Intravitreal bevacizumab administration for the treatment of chronic central serous chorioretinopathy.

PURPOSE: To evaluate the effects of intravitreal bevacizumab (IVB) injection on chronic central serous chorioretinopathy (CSC).
METHODS: In this prospective interventional case series, a total of 22 eyes of 22 patients, diagnosed with unresolved CSC for three months or longer, received 1.25 mg IVB injection. Also, in case of failure to achieve success parameters, double dose IVB injections continued in order to reach the complete subretinal fluid (SRF) absorption. A complete ophthalmic assessment was carried out one day, one week, and one-month post-injection, and then a monthly visit was performed, and re-injection was done if needed. Visual acuity, subretinal space volume (SSV), central macular thickness (CMT), and contrast sensitivity were measured and compared among baseline values and final post-treatment values.
RESULTS: The mean best corrected visual acuity increased significantly from 0.70 ± 0.22 to 0.17 ± 0.15 logMAR (P <0.001), and the CMT showed a significant reduction from 557.36 ± 129.12 to 259.50 ± 116.73 μm (P <0.001 ). In addition, SSV decreased significantly from 10.53 ± 2.03 to 6.63 ± 1.80 (P = 0.001), and contrast sensitivity improved significantly from 13.8182 ± 2.64820 dB to 17.6818 ± 1.80967 dB (P <0.001).
CONCLUSION: In this series, SRF absorption occurred and visual acuity improved after IVB injections, however, further comparative studies are needed to show the effect of IVB in chronic CSC.

Introduction

Central serous chorioretinopathy (CSC) is described as a chorioretinal disease, associated with the serous detachment of the neurosensory retina and/or retinal pigment epithelium (RPE). The major symptoms of CSC include blurred vision, associated with micropsia and metamorphopsia. This disease is most commonly reported in middle-aged men and can be intensified by psychosocial stress. In most cases, normal vision spontaneously recurs in a few months.

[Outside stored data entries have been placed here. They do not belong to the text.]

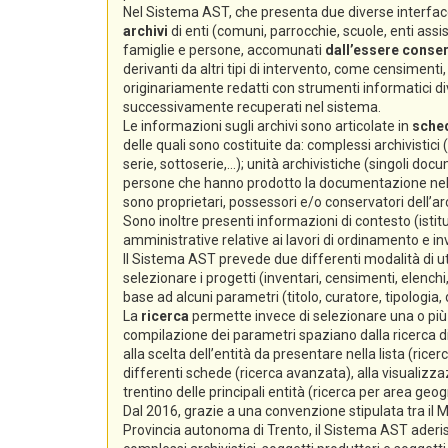
Nel Sistema AST, che presenta due diverse interfacc
archivi
di enti (comuni, parrocchie, scuole, enti assiste
famiglie e persone, accomunati
dall’essere conserv
derivanti da altri tipi di intervento, come censimenti, e
originariamente redatti con strumenti informatici div
successivamente recuperati nel sistema.
Le informazioni sugli archivi sono articolate in
sche
delle quali sono costituite da: complessi archivistici
serie, sottoserie,...); unità archivistiche (singoli docum
persone che hanno prodotto la documentazione nello s
sono proprietari, possessori e/o conservatori dell’arc
Sono inoltre presenti informazioni di contesto (istitu
amministrative relative ai lavori di ordinamento e i
Il Sistema AST prevede due differenti modalità di ut
selezionare i progetti (inventari, censimenti, elenchi,
base ad alcuni parametri (titolo, curatore, tipologia,
La
ricerca
permette invece di selezionare una o più s
compilazione dei parametri spaziano dalla ricerca di 
alla scelta dell’entità da presentare nella lista (ricer
differenti schede (ricerca avanzata), alla visualizzaz
trentino delle principali entità (ricerca per area geog
Dal 2016, grazie a una convenzione stipulata tra il Min
Provincia autonoma di Trento, il Sistema AST aderi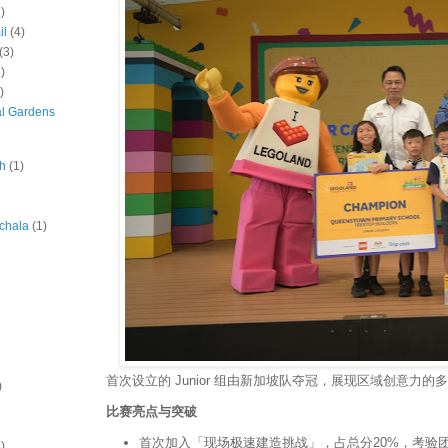
)
il
(4)
(3)
)
)
al Gardens
ah
(1)
chala
(1)
首次设立的 Junior 组由新加坡队夺冠，展现区域创意力的
)
比赛亮点与突破
首次加入「现场极速建造挑战」，占总分20%，考验
)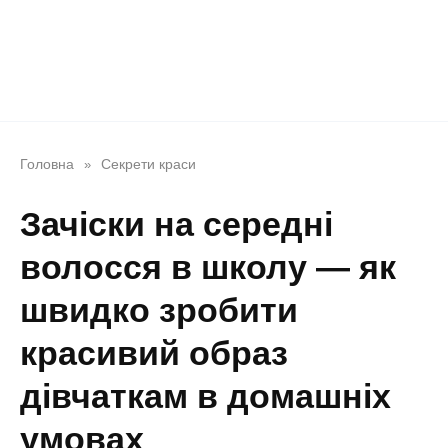
Головна
Секрети краси
»
Зачіски на середні
волосся в школу — як
швидко зробити
красивий образ
дівчаткам в домашніх
умовах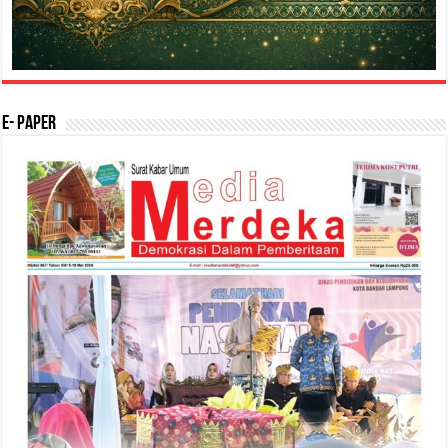
E- Paper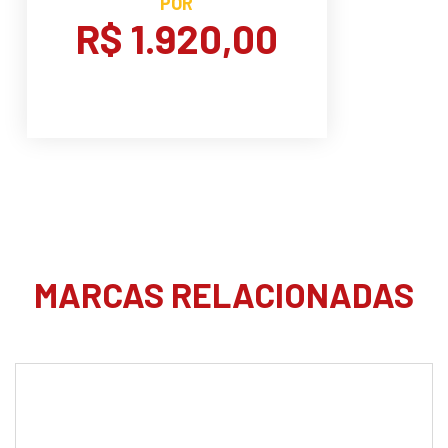
POR
R$ 1.920,00
MARCAS RELACIONADAS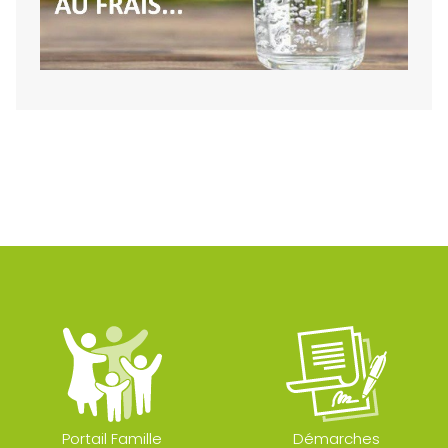
Portail Famille
Démarches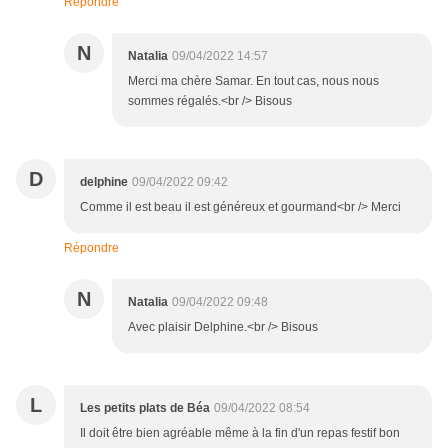
Répondre
N
Natalia
09/04/2022 14:57
Merci ma chère Samar. En tout cas, nous nous
sommes régalés.<br /> Bisous
D
delphine
09/04/2022 09:42
Comme il est beau il est généreux et gourmand<br /> Merci
Répondre
N
Natalia
09/04/2022 09:48
Avec plaisir Delphine.<br /> Bisous
L
Les petits plats de Béa
09/04/2022 08:54
Il doit être bien agréable même à la fin d'un repas festif bon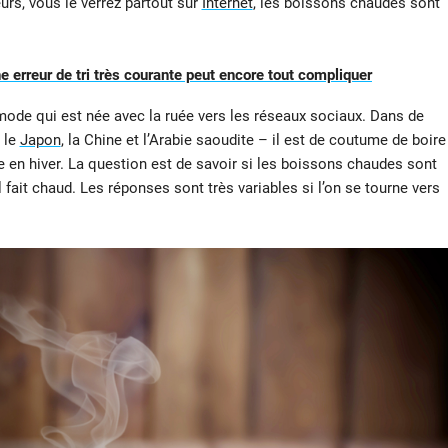
urs, vous le verrez partout sur
Internet
, les boissons chaudes sont
une erreur de tri très courante peut encore tout compliquer
e mode qui est née avec la ruée vers les réseaux sociaux. Dans de
 le
Japon
, la Chine et l’Arabie saoudite – il est de coutume de boire
 en hiver. La question est de savoir si les boissons chaudes sont
 fait chaud. Les réponses sont très variables si l’on se tourne vers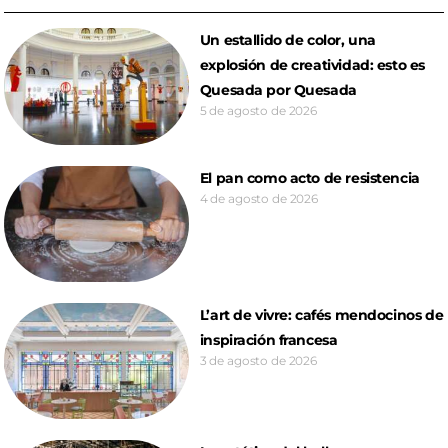
Un estallido de color, una
explosión de creatividad: esto es
Quesada por Quesada
5 de agosto de 2026
El pan como acto de resistencia
4 de agosto de 2026
L’art de vivre: cafés mendocinos de
inspiración francesa
3 de agosto de 2026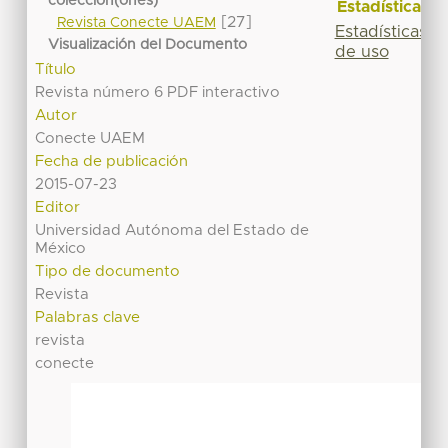
colección(ones)
Estadísticas
[27]
Revista Conecte UAEM
Estadísticas
Visualización del Documento
de uso
Título
Revista número 6 PDF interactivo
Autor
Conecte UAEM
Fecha de publicación
2015-07-23
Editor
Universidad Autónoma del Estado de
México
Tipo de documento
Revista
Palabras clave
revista
conecte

In 80–90% of patients with acute CSC, detachment is spontaneously resolved in three months. Observation is generally the first therapeutic option in the acute stage of the disease. However, laser photocoagulation is also applied on RPE leakage sites in the event of persistent or recurrent detachment. This method can accelerate the resolution of detachment and reduce disease duration in patients. However, this modality is not risk-free and may lead to permanent scotoma, which can expand over time due to RPE scar and choroidal neovascularization (CNV) development.2, 3

Some reports have confirmed the positive effects of photodynamic treatment in chronic CSC, although this method is costly and there is a possibility of CNV development post-treatment.4, 5, 6 Anti-vascular endothelial growth factors (anti-VEGFs) can be an alternative option in chronic CSC treatment due to their anti-permeability properties, besides leakage reduction as its general mechanism of action.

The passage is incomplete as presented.